Your answer must consist solely of the lines from the start of the entries below through the line with "Чем отличаются Евангелие и Библия", unchanged.

Start of RECORDS SHOWN

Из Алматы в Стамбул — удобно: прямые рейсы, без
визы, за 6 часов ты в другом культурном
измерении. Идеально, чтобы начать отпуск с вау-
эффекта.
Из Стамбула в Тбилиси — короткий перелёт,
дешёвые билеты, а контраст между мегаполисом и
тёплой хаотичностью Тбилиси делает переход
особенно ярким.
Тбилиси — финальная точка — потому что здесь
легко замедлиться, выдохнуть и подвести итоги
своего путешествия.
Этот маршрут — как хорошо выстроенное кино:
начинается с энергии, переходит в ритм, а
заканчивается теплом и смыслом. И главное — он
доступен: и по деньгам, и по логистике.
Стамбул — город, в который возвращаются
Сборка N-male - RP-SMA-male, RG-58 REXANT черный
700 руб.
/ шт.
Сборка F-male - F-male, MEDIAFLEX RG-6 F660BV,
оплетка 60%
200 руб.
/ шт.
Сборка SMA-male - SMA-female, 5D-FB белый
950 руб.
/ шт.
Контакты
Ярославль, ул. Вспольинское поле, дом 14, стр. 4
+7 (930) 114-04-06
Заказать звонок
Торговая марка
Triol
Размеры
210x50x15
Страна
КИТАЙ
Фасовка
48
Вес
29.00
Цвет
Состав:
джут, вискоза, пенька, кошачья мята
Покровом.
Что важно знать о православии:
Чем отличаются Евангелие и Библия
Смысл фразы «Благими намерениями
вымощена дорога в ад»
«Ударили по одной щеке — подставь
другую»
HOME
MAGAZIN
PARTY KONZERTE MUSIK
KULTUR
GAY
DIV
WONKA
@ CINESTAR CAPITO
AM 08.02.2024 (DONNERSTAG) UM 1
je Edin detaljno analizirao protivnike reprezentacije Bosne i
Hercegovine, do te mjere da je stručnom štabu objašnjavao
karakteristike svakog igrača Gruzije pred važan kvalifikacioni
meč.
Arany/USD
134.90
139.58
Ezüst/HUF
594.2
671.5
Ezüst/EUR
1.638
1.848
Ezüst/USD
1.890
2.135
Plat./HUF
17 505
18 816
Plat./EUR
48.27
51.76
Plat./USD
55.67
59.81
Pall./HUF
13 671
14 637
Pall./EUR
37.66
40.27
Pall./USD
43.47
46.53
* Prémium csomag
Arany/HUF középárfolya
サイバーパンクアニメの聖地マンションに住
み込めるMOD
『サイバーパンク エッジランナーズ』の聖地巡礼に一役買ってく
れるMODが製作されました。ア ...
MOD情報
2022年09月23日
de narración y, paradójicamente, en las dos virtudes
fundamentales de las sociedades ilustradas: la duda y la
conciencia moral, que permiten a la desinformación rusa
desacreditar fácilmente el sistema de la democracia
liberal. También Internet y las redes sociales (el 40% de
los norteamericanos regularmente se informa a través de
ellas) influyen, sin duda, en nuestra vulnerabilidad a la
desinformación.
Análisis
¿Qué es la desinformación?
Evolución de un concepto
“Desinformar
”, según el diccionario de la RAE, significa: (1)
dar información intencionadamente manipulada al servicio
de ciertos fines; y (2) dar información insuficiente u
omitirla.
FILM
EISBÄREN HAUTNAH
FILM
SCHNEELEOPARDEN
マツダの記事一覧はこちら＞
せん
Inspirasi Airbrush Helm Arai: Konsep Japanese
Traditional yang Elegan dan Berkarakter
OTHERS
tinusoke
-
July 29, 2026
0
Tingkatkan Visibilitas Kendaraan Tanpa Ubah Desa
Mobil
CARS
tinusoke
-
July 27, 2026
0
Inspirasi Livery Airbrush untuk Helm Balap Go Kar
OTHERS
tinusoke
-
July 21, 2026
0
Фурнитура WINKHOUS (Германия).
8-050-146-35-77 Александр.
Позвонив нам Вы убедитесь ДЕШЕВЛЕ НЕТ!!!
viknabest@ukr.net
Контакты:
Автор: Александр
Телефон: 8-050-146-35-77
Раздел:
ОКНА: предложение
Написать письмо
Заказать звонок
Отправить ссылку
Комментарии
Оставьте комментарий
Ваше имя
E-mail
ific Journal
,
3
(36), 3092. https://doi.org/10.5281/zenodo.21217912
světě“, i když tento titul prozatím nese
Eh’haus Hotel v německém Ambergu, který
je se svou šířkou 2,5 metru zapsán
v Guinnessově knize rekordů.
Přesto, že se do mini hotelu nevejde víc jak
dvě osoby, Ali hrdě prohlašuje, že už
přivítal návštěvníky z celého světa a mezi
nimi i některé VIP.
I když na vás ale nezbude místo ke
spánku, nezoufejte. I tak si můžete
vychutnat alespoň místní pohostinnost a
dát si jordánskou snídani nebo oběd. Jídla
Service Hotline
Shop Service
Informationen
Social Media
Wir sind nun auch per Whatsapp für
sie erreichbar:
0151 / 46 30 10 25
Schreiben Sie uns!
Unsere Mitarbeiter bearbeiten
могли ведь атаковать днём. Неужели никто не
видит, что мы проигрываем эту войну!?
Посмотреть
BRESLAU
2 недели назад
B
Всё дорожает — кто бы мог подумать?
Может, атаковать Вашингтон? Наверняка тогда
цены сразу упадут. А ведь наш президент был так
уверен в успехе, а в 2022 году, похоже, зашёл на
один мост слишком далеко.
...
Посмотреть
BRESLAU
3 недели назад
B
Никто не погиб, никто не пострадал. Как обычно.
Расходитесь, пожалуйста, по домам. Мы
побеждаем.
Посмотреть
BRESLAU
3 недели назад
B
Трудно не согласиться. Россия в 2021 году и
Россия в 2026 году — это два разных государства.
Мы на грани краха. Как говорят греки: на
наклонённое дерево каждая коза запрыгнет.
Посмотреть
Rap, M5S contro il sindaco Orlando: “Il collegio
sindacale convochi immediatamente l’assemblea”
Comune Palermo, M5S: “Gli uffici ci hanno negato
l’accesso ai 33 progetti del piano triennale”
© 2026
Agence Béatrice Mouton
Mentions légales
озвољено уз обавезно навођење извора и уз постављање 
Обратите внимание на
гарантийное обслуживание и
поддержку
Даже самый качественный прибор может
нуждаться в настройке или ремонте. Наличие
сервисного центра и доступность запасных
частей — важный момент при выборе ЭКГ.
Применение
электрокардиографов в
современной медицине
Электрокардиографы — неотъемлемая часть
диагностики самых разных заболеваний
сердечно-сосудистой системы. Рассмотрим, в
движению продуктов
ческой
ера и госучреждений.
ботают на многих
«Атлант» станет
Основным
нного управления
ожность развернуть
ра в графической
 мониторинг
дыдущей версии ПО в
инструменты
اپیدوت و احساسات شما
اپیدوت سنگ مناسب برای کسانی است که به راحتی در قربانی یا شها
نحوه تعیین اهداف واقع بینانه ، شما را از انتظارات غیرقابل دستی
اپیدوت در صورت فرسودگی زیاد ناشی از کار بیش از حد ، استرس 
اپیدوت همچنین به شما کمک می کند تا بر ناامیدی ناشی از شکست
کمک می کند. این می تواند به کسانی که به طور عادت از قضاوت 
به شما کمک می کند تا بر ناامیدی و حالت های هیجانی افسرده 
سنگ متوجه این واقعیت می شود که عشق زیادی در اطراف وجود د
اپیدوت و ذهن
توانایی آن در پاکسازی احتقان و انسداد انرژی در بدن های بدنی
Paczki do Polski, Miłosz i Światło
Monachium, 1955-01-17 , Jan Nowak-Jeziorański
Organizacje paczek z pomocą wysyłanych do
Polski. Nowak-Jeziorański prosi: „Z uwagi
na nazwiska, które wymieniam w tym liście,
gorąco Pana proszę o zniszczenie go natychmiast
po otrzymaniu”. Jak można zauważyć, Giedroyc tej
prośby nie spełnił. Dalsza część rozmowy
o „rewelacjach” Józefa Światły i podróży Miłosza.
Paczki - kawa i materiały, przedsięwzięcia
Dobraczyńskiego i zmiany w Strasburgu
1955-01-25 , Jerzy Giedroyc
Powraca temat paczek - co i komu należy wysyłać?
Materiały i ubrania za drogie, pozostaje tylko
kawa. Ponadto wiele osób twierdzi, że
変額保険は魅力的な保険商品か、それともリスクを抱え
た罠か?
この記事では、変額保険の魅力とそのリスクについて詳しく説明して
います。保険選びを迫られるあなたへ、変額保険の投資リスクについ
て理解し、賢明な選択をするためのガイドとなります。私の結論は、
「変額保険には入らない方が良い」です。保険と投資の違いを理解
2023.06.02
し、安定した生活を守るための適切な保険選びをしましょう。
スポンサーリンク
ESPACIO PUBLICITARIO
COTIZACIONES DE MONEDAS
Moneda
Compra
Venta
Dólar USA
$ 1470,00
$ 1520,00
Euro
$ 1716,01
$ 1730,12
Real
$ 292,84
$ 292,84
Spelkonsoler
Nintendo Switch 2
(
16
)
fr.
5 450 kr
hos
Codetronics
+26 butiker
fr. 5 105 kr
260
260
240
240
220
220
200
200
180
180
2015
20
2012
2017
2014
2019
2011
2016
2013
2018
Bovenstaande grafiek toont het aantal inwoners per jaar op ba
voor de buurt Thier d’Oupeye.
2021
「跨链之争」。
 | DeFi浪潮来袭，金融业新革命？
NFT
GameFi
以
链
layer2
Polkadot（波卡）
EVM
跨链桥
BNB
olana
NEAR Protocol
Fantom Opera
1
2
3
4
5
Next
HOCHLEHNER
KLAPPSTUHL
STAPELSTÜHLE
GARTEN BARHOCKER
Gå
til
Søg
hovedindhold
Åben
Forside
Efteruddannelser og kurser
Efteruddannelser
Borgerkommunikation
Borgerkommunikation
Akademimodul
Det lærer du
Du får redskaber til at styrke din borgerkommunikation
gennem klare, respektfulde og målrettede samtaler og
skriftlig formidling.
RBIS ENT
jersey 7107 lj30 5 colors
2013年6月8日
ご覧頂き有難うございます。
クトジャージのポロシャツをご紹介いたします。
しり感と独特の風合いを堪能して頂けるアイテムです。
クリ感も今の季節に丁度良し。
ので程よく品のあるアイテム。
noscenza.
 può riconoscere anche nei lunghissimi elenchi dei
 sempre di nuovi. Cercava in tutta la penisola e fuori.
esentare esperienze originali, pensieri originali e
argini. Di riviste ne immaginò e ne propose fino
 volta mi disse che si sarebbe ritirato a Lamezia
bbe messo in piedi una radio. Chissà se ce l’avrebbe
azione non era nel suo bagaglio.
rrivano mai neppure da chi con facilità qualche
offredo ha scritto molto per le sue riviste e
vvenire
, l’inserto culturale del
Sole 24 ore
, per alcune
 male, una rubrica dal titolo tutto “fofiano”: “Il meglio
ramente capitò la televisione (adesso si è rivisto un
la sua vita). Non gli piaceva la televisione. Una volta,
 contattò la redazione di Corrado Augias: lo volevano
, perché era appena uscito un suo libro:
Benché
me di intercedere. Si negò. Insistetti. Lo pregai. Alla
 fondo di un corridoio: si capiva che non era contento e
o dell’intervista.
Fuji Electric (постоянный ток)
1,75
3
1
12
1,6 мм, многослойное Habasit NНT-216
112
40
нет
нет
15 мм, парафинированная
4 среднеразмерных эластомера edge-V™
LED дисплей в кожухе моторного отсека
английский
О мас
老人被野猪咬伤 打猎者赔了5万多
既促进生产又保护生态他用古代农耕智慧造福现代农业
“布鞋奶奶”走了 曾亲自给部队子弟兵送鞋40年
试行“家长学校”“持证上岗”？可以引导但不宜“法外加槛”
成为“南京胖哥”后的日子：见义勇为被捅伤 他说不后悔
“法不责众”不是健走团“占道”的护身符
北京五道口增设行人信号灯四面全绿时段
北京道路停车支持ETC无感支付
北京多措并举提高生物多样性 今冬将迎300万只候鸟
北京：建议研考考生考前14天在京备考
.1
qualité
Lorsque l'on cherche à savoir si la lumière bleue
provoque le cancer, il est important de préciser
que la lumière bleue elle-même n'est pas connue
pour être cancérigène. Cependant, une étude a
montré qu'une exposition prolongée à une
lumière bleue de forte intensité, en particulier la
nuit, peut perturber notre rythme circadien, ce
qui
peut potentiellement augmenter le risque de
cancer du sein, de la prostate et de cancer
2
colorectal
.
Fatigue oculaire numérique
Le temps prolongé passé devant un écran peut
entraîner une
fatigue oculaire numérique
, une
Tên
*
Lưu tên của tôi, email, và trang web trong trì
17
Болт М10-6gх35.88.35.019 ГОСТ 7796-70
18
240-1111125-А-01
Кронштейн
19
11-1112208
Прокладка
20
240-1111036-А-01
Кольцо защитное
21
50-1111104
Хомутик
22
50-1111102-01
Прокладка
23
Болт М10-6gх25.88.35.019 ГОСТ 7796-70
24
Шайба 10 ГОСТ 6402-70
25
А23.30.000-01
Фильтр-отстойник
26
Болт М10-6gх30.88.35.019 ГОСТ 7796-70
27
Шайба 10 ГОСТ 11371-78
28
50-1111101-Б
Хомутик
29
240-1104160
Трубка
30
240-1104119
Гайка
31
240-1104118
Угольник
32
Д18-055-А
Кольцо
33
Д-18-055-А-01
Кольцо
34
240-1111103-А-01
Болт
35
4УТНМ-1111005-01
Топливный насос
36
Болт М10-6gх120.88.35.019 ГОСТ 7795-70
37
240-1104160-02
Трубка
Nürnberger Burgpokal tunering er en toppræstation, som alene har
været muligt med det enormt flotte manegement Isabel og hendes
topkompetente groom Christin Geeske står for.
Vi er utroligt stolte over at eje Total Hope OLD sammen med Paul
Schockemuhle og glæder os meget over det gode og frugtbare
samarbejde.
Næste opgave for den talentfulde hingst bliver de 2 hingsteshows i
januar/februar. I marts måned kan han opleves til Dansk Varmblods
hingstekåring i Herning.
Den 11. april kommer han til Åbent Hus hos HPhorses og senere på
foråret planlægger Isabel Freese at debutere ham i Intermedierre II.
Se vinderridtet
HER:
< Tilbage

End of RECORDS SHOWN

### SOLUTION TO THIS PROBLEM
Из Алматы в Стамбул — удобно: прямые рейсы, без
визы, за 6 часов ты в другом культурном
измерении. Идеально, чтобы начать отпуск с вау-
эффекта.
Из Стамбула в Тбилиси — короткий перелёт,
дешёвые билеты, а контраст между мегаполисом и
тёплой хаотичностью Тбилиси делает переход
особенно ярким.
Тбилиси — финальная точка — потому что здесь
легко замедлиться, выдохнуть и подвести итоги
своего путешествия.
Этот маршрут — как хорошо выстроенное кино:
начинается с энергии, переходит в ритм, а
заканчивается теплом и смыслом. И главное — он
доступен: и по деньгам, и по логистике.
Стамбул — город, в который возвращаются
Сборка N-male - RP-SMA-male, RG-58 REXANT черный
700 руб.
/ шт.
Сборка F-male - F-male, MEDIAFLEX RG-6 F660BV,
оплетка 60%
200 руб.
/ шт.
Сборка SMA-male - SMA-female, 5D-FB белый
950 руб.
/ шт.
Контакты
Ярославль, ул. Вспольинское поле, дом 14, стр. 4
+7 (930) 114-04-06
Заказать звонок
Торговая марка
Triol
Размеры
210x50x15
Страна
КИТАЙ
Фасовка
48
Вес
29.00
Цвет
Состав:
джут, вискоза, пенька, кошачья мята
Покровом.
Что важно знать о православии:
Чем отличаются Евангелие и Библия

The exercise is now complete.